*** Data extract Section Begins ***
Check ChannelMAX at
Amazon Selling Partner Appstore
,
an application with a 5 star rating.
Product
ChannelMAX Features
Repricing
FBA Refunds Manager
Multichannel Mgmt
*** Data extract Section Ends ***
*** Data extract Section Begins ***
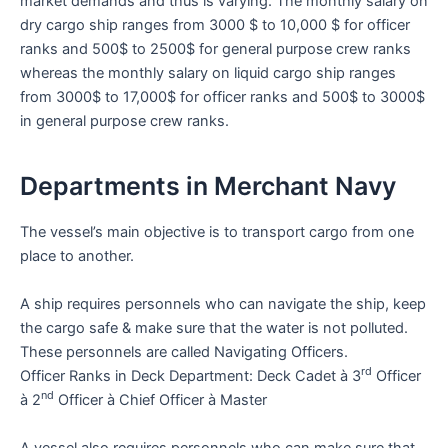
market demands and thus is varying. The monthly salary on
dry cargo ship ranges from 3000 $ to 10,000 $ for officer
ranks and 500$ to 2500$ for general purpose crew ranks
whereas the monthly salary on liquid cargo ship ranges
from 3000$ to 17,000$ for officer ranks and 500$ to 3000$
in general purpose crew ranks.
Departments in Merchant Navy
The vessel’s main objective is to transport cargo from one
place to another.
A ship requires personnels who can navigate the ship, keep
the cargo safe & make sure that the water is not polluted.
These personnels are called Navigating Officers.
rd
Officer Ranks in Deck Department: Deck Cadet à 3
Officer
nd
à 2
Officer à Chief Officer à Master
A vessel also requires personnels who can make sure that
*** Data extract Section Ends ***
The problem: Only one stretch of the records above is wanted: the lines between the one holding "in general purpose crew ranks." and the one holding "A vessel also", inclusive, reproduced exactly.

Exercise result:
in general purpose crew ranks.
Departments in Merchant Navy
The vessel’s main objective is to transport cargo from one
place to another.
A ship requires personnels who can navigate the ship, keep
the cargo safe & make sure that the water is not polluted.
These personnels are called Navigating Officers.
rd
Officer Ranks in Deck Department: Deck Cadet à 3
Officer
nd
à 2
Officer à Chief Officer à Master
A vessel also requires personnels who can make sure that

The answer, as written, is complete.